@Stefano66 Non era mia intenzione portare il dibattito SOLO su questa contrapposizione, ma è l’autore di quest’articolo che identifica attacco al senso critico e attacco all’umanesimo. Non è così.
Ai professori universitari delle discipline scientifiche di base (matematica, fisica, chimica) si chiede oggi di insegnare solo “quello che serve”. Subiscono, quindi, proprio la deriva che evidenzi tu. Per esemplificare: non serve insegnare la dimostrazione di un teorema, serve sapere come si usa. Procedere che spinge a rapportarsi agli studenti non come persone di cui elevare lo spirito critico ma come meccanismi che devono imparare a replicare un gesto. Lo evidenzio proprio per dire che è falso uno degli assunti di quest’articolo che l’attacco allo spirito critico coincida con l’attacco all’umanesimo. Purtroppo, devo dire, gli umanisti che conosco io questo non lo hanno affatto chiaro e continuano ad alzare lamentazioni che prendono di mira i corsi di laurea in ingegneria e scienze, come se da questi corsi sia scontato uscire senza spirito critico per difetto di umanesimo. Ennesimo atto della guerra tra poveri dei saperi.

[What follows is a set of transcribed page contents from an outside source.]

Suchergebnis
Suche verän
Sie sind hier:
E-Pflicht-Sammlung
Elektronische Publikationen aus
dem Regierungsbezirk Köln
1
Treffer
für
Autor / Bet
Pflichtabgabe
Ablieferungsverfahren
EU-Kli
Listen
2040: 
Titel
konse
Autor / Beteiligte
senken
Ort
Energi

Non dobbiamo però scordare che se si è arrivati a questo punto è perché sia la Scuola che l’Università hanno fatto a gara per decenni nel dimenticare ogni riflesso pratico della cultura che pretendevano di (e spesso non riuscivano a) trasmettere. Si è arrivati al “insegniamo solo quello che serve” perché troppo a lungo si è considerato irrilevante il problema dell’utilità di quello che si insegnava. Tra niente e tutto ci sono mille sfumature di mezzo, no? O dobbiamo ignorare tranquillamente il fatto che l’Università non è solo luogo di trasmissione del sapere ma anche luogo di costruzione di alcune specifiche professionalità?

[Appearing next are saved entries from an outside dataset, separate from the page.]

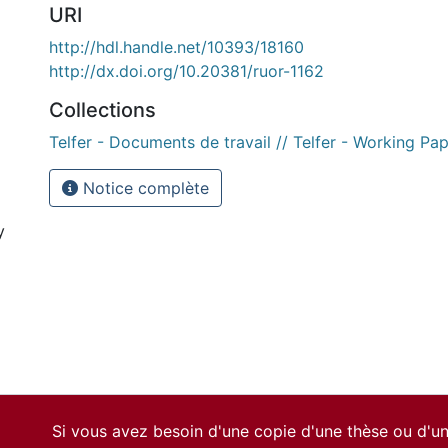
URI
http://hdl.handle.net/10393/18160
http://dx.doi.org/10.20381/ruor-1162
Collections
Telfer - Documents de travail // Telfer - Working Pa
Notice complète
y
Si vous avez besoin d'une copie d'une thèse ou d'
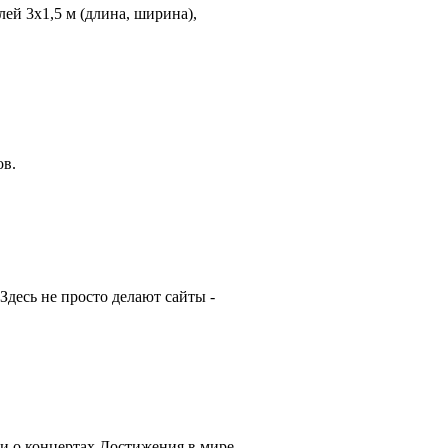
ей 3х1,5 м (длина, ширина),
ов.
десь не просто делают сайты -
и о концертах.Достижения в мире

Io credo che ci voglia onestà intellettuale. La crisi dei corsi di laurea umanistici è anche figlia della chiusura dell’accesso all’insegnamento che costituiva uno dei principali sbocchi pratici di quei corsi di laurea. In pochi hanno voglia di fare il cassiere del supermercato con la laurea in Lettere Antiche (e, per inciso, se si vuole essere assunti in un supermercato una laurea in Lettere costituisce un ostacolo, è meglio nasconderla). Detto questo io penso, sono profondamente convinto, del fatto che si possa crescere con spirito critico anche senza Storia. Oppure dovrei chiedere all’autore di quest’articolo: come si fa a formare un cittadino senza una cultura scientifica di base?
Per riassumere, perché rileggendo mi sembra di non essere stato chiaro, gli studi umanistici subiscono due pressioni distinte. Quella dovuta all’utilitarismo applicato alla formazione e quella dovuta alla decrescita della loro rilevanza culturale. Se si preoccupano solo della seconda, come sembra frare l’autore di quest’articolo, si arriva alla guerra tra le due culture che paventi (e in presenza della quale, la prima pressione farà strame di ogni resistenza); se si preoccupassero soprattutto della prima troverebbero facilmente larghe schiere di alleati proprio in quel mondo scientifico, tecnologico e anche economico che loro stessi identificano a torto con il nemico.